Exercise directions
Begin with the line containing "Aktuality (766, 63)" and copy each line exactly through the last line of the entries, inclusive.

Data listing
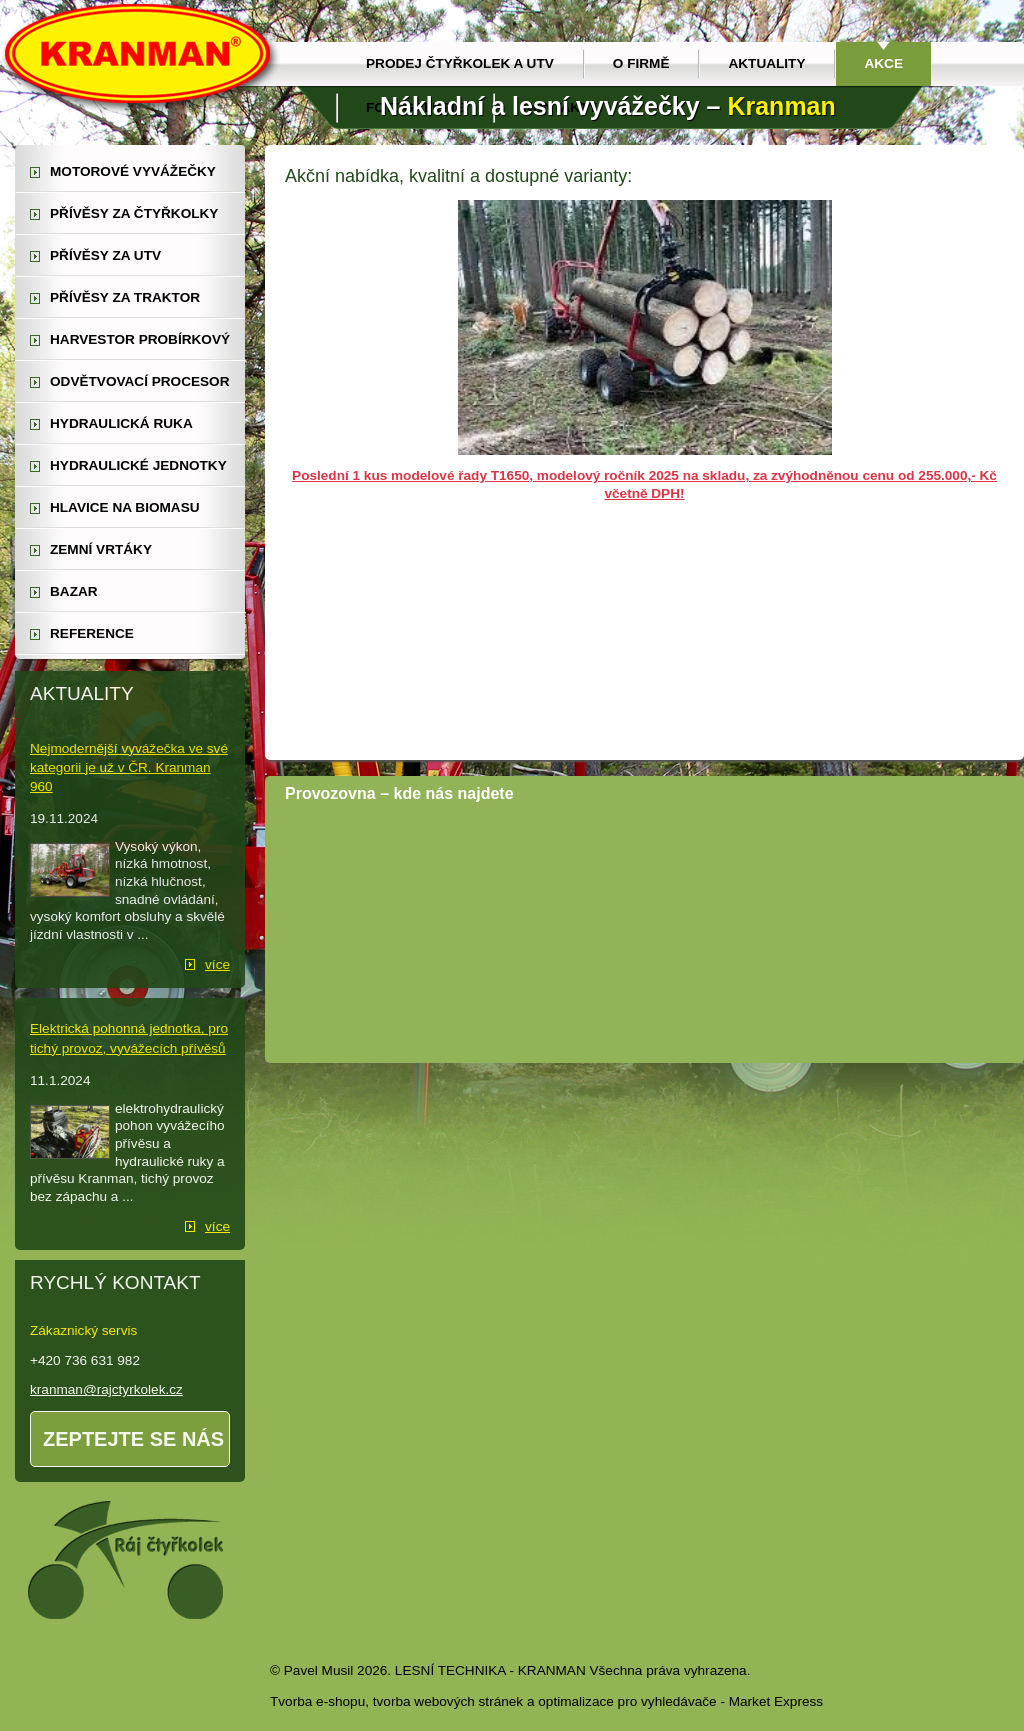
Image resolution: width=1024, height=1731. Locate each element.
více (217, 964)
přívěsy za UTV (105, 255)
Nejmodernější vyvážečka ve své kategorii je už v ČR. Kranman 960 (129, 767)
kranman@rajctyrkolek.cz (106, 1389)
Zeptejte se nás (133, 1439)
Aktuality (766, 63)
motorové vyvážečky (133, 171)
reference (92, 633)
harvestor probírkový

Answer box
Aktuality (766, 63)
motorové vyvážečky (133, 171)
reference (92, 633)
harvestor probírkový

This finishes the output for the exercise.